ALMA-IRDC: Dense gas mass distribution from cloud to core scales

TL;DR

This study uses high-resolution ALMA observations to analyze the fragmentation and core properties of IRDCs, identifying potential high-mass star formation sites and providing insights into early star formation processes.

Contribution

It presents detailed ALMA observations of IRDCs, revealing hierarchical structures and identifying high-mass cores that could form high-mass stars, advancing understanding of star formation.

Findings

Identified 96 gravitationally bound cores with masses 3.4-50.9Msun.

Found 19 high-mass cores (>16Msun) suitable for high-mass star formation.

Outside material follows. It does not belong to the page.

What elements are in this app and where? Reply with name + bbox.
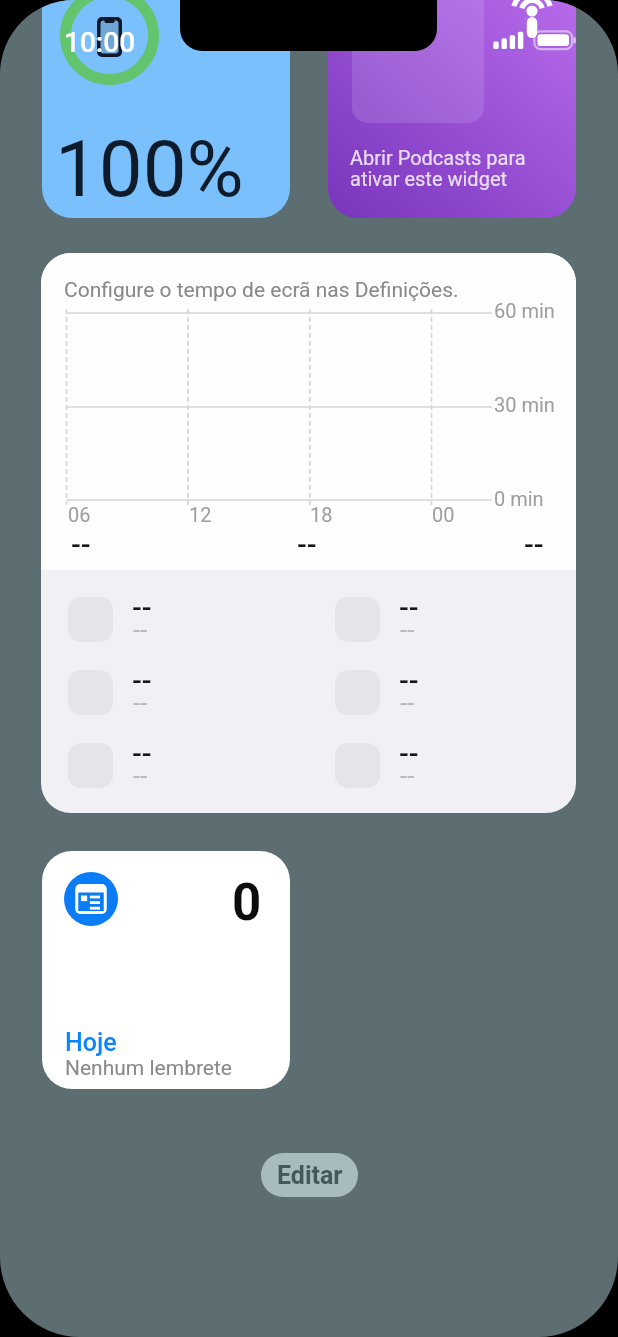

Smallest fragments lack the mass/density to form high-mass stars.

Abstract

Infrared dark clouds (IRDCs) are potential hosts of the elusive early phases of high-mass star formation (HMSF). Here we conduct an in-depth analysis of the fragmentation properties of a sample of 10 IRDCs, which have been highlighted as some of the best candidates to study HMSF within the Milky Way. To do so, we have obtained a set of large mosaics covering these IRDCs with ALMA at band 3 (or 3mm). These observations have a high angular resolution (~3arcsec or ~0.05pc), and high continuum and spectral line sensitivity (~0.15mJy/beam and ~0.2K per 0.1km/s channel at the N2H+(1-0) transition). From the dust continuum emission, we identify 96 cores ranging from low- to high-mass (M = 3.4 to 50.9Msun) that are gravitationally bound (alpha_vir = 0.3 to 1.3) and which would require magnetic field strengths of B = 0.3 to 1.0mG to be in virial equilibrium. We combine these results with a homogenised catalogue of literature cores to recover the hierarchical structure within these clouds over four orders of magnitude in spatial scale (0.01pc to 10pc). Using supplementary observations at an even higher angular resolution, we find that the smallest fragments (<0.02pc) within this hierarchy do not currently have the mass and/or the density required to form high-mass stars. Nonetheless, the new ALMA observations presented in this paper have facilitated the identification of 19 (6 quiescent and 13 star-forming) cores that retain >16Msun without further fragmentation. These high-mass cores contain trans-sonic non-thermal motions, are kinematically sub-virial, and require moderate magnetic field strengths for support against collapse. The identification of these potential sites of high-mass star formation represents a key step in allowing us to test the predictions from high-mass star and cluster formation theories.